Convert meteorological model output to cfdb with standardized CF conventions.

Overview

cfdb-ingest converts meteorological file formats (netCDF4/HDF5) from various model outputs into cfdb. It standardizes variable names and attributes to be consistent with CF conventions, making it straightforward to work with datasets from different sources through a single interface.

Supported Sources

Source Class Description
WRF (wrfout) WrfIngest All variables in one file per time range. Lambert Conformal, Polar Stereographic, Mercator, and Lat-Lon projections.
ERA5 (NCAR) Era5Ingest One variable per file.
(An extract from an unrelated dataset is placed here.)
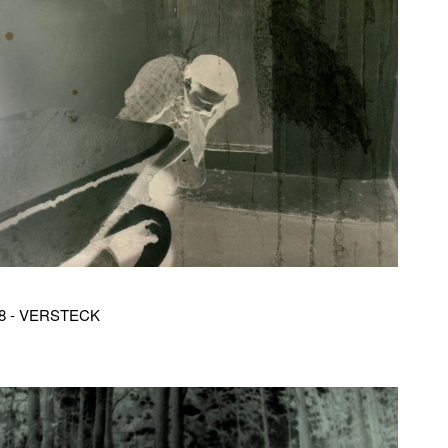
8 - VERSTECK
Surface, pressure level, and invariant products on a regular lat-lon grid (EPSG:4326).

Key Features

  • Automatic variable mapping -- source variable names are translated to CF-standard names with proper metadata via cfdb-vars
  • Named height coordinates -- surface variables at specific heights (0m, 2m, 10m, 100m) get their own named coordinates (e.g. height_2m), coexisting cleanly with pressure-level variables
  • Wind rotation (WRF) -- grid-relative wind components are rotated to earth-relative
  • VIMF computation (ERA5) -- native calculation of vertically integrated moisture flux from Q, U, and V
  • 3D level interpolation (WRF) -- eta-level variables are interpolated to user-specified height or pressure levels
  • Auto pressure level detection (ERA5) -- pressure levels are read directly from source files
  • Split or combined output (ERA5) -- create one cfdb per variable or combine into a single dataset
  • Soil variables -- soil moisture and temperature stored on a depth coordinate
  • WPS intermediate file export -- convert cfdb datasets to WPS intermediate format for metgrid.exe
  • Spatial and temporal filtering -- subset by bounding box (WGS84) and/or date range
  • Multi-file support -- seamlessly spans multiple input files
  • Configurable chunking -- tune output chunk shapes for different access patterns

High Performance

cfdb-ingest is optimized for processing high-resolution meteorological datasets:

  • Vectorized processing -- transformations and vertical integrations (like VIMF) are fully vectorized using NumPy.
  • Efficient I/O -- utilizes the rechunkit engine to minimize HDF5 read operations when extracting spatial and temporal subsets.
  • Intelligent Caching -- manages HDF5 C-level chunk caches and per-timestep Python caches to eliminate redundant data access.
  • Parallel Startup -- multi-threaded file scanning ensures fast initialization even with thousands of input files.